### [YOUR GOAL]
Your task is to repeat all of the data exactly while excluding the pictures.

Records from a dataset
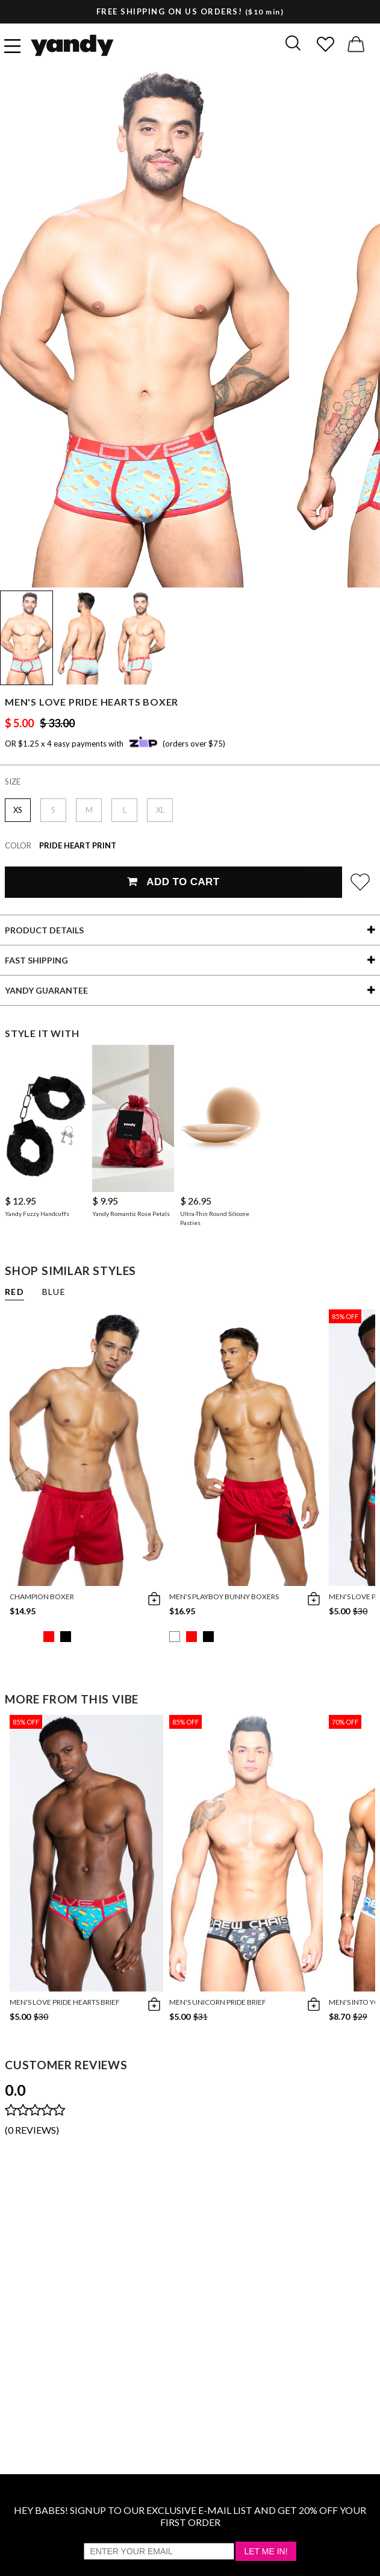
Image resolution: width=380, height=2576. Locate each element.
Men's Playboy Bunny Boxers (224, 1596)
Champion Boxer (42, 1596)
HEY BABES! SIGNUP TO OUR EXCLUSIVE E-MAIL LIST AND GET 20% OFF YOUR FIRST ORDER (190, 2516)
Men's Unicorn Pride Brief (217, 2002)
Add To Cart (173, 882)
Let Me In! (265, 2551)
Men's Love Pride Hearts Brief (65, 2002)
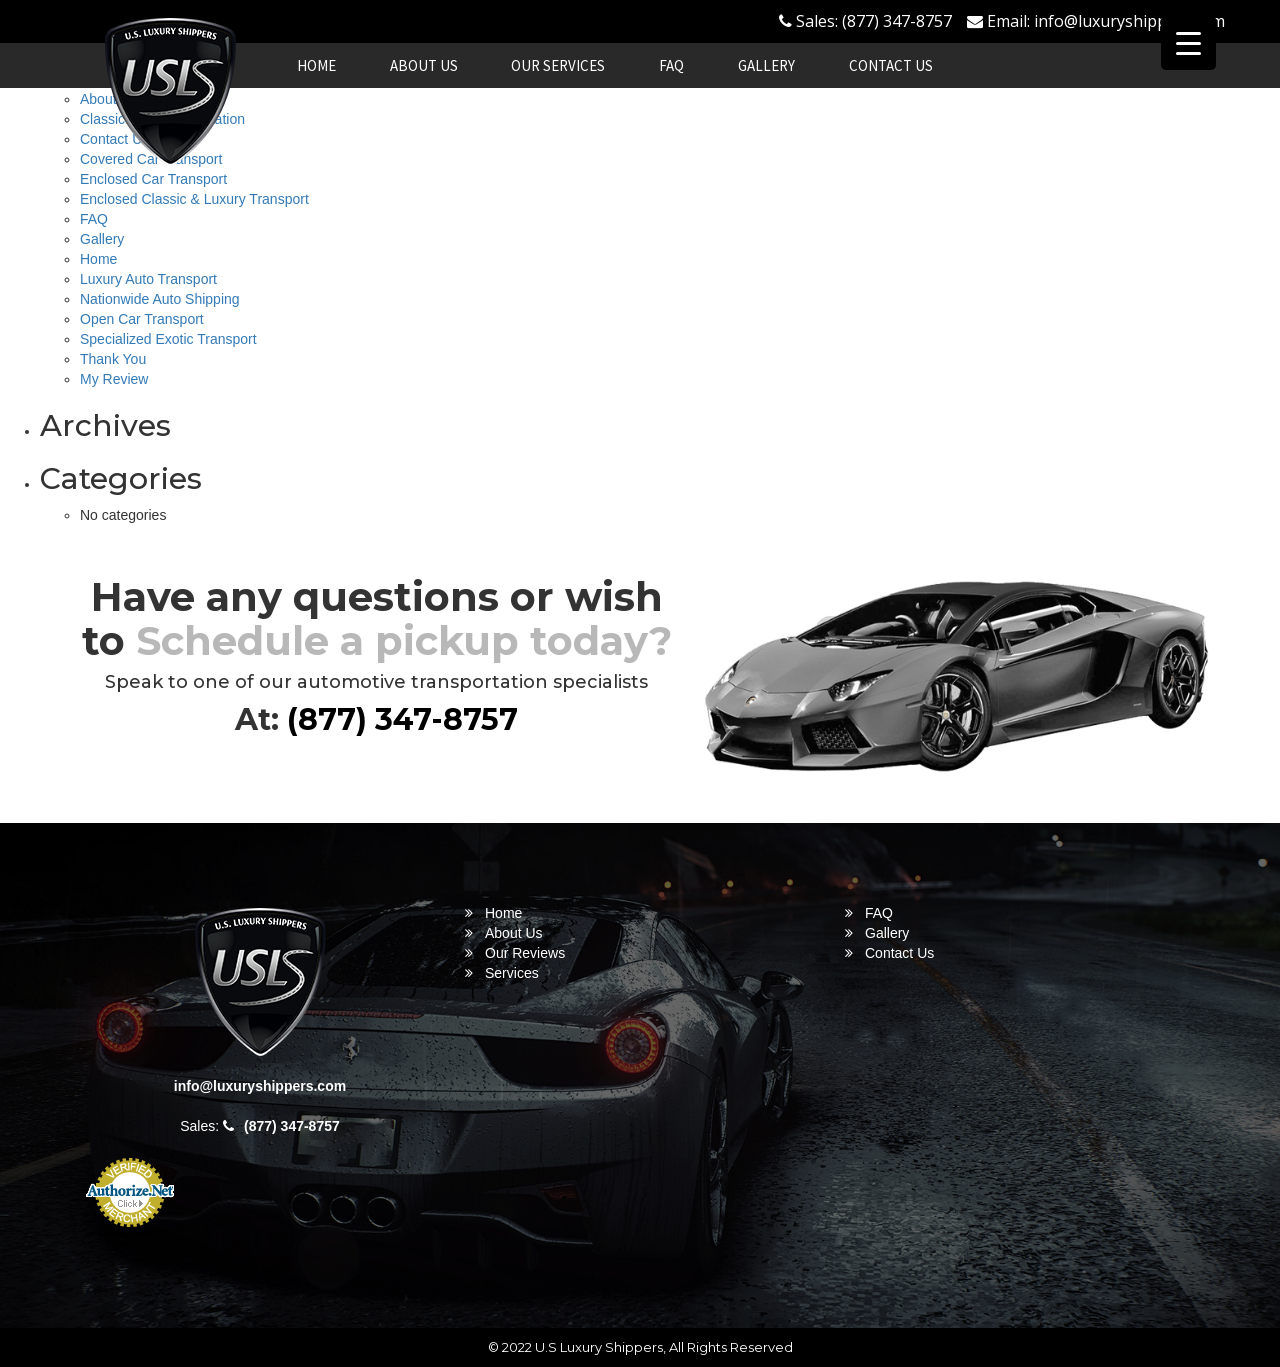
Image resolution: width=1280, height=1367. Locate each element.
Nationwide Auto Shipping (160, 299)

### [SOLUTION BELOW]
Image resolution: width=380, height=2576. Locate each element.
Men's Playboy Bunny Boxers (224, 1596)
Champion Boxer (42, 1596)
HEY BABES! SIGNUP TO OUR EXCLUSIVE E-MAIL LIST AND GET 20% OFF YOUR FIRST ORDER (190, 2516)
Men's Unicorn Pride Brief (217, 2002)
Add To Cart (173, 882)
Let Me In! (265, 2551)
Men's Love Pride Hearts Brief (65, 2002)
Image resolution: width=1280, height=1367. Locate each element.
Nationwide Auto Shipping (160, 299)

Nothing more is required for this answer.